=== INFORMATION GIVEN ===
◇ ◇ ◇
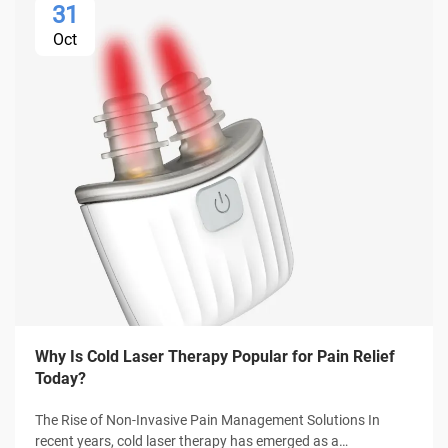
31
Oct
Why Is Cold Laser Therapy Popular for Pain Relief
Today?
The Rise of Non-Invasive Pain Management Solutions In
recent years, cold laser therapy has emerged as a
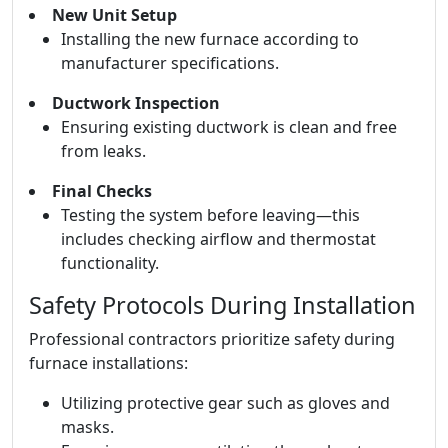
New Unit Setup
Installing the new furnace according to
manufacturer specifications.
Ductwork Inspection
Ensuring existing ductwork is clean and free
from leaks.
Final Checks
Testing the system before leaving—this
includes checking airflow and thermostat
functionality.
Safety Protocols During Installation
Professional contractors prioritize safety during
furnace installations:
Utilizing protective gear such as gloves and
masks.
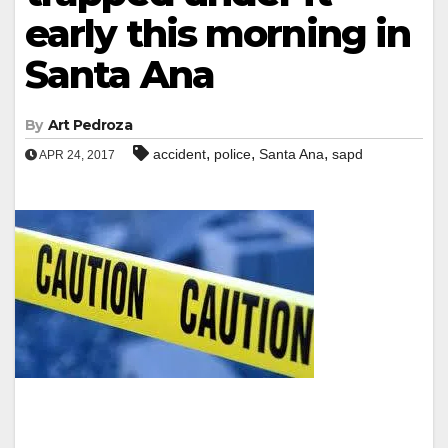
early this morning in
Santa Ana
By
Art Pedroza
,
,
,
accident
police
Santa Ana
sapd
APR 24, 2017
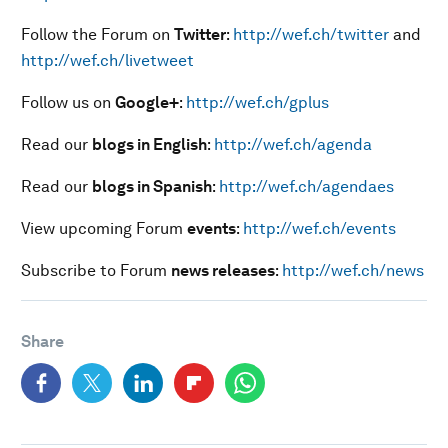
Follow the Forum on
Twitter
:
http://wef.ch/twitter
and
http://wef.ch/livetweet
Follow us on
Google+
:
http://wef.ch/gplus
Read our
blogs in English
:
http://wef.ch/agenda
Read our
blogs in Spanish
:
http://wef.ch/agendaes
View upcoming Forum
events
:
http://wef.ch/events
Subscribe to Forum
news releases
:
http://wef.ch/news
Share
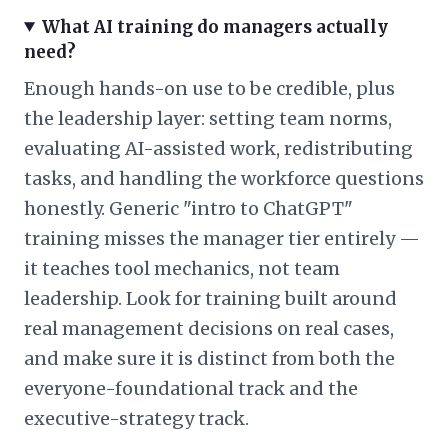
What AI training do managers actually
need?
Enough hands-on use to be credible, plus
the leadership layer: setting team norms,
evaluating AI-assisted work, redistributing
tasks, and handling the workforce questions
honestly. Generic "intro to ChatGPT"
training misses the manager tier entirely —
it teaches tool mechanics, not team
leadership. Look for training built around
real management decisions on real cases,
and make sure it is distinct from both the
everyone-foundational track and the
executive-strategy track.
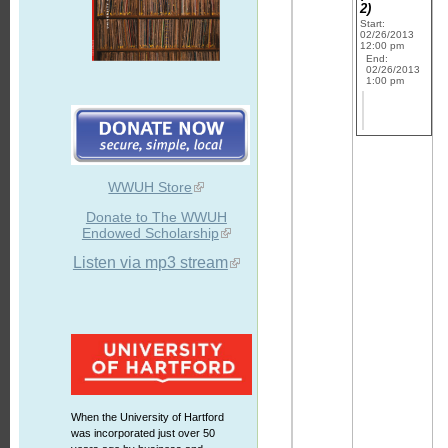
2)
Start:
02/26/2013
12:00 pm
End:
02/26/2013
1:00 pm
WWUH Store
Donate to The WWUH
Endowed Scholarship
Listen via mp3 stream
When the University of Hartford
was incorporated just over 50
◇ ◇ ◇
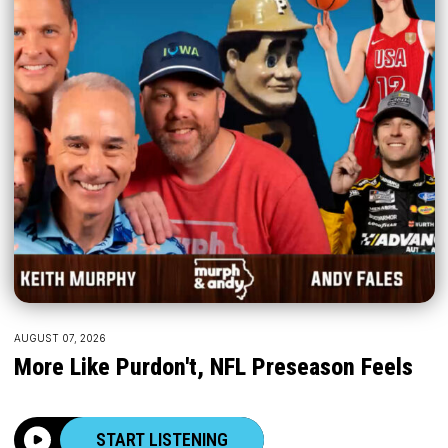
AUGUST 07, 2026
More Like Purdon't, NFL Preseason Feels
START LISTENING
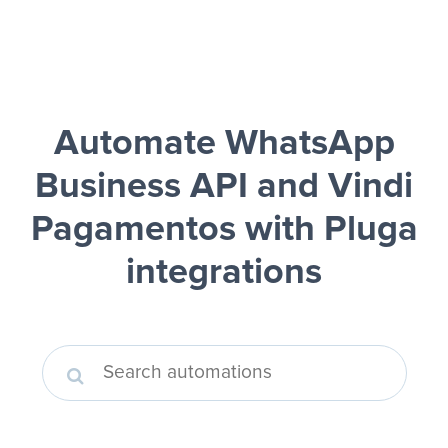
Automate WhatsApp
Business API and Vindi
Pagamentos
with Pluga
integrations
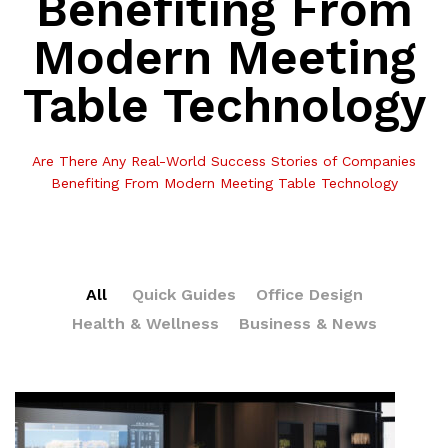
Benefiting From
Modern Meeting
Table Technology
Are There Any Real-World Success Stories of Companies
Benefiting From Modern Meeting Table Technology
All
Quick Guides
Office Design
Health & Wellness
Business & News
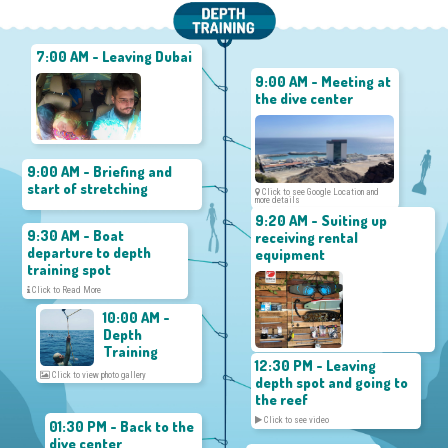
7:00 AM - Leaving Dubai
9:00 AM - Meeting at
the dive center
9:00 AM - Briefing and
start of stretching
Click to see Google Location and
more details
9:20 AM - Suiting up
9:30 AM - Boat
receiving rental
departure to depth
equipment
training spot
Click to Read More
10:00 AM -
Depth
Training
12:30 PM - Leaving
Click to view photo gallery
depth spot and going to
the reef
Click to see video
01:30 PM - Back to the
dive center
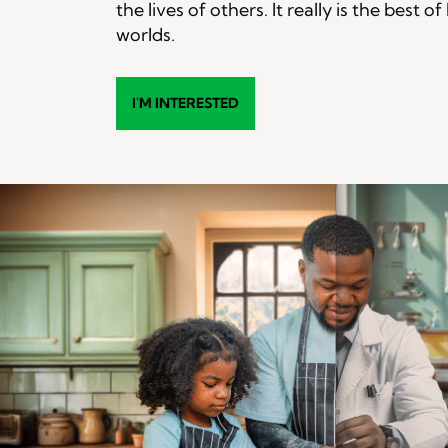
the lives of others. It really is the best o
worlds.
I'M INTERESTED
◇ ◇ ◇
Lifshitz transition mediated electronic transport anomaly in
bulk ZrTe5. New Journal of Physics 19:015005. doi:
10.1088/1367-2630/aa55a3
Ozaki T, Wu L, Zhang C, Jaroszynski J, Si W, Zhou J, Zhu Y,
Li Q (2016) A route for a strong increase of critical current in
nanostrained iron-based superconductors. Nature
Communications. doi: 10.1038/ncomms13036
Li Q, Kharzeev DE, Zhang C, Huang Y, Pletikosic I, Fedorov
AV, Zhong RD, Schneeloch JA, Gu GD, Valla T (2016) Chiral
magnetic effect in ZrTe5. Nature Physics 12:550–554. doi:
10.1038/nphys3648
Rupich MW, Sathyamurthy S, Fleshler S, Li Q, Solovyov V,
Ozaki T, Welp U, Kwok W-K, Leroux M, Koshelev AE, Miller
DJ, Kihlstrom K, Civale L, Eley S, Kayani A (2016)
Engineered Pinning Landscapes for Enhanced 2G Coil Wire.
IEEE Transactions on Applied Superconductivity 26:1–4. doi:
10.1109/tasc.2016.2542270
◇ ◇ ◇
Every line above between the one containing "Subscribe to Forum" and the one containing "was incorporated just over 50", those two included, is to be printed exactly. No pictures go into the copy.

=== YOUR SOLUTION ===
Subscribe to Forum
news releases
:
http://wef.ch/news
Share
What AI training do managers actually
need?
Enough hands-on use to be credible, plus
the leadership layer: setting team norms,
evaluating AI-assisted work, redistributing
tasks, and handling the workforce questions
honestly. Generic "intro to ChatGPT"
training misses the manager tier entirely —
it teaches tool mechanics, not team
leadership. Look for training built around
real management decisions on real cases,
and make sure it is distinct from both the
everyone-foundational track and the
executive-strategy track.
2)
Start:
02/26/2013
12:00 pm
End:
02/26/2013
1:00 pm
WWUH Store
Donate to The WWUH
Endowed Scholarship
Listen via mp3 stream
When the University of Hartford
was incorporated just over 50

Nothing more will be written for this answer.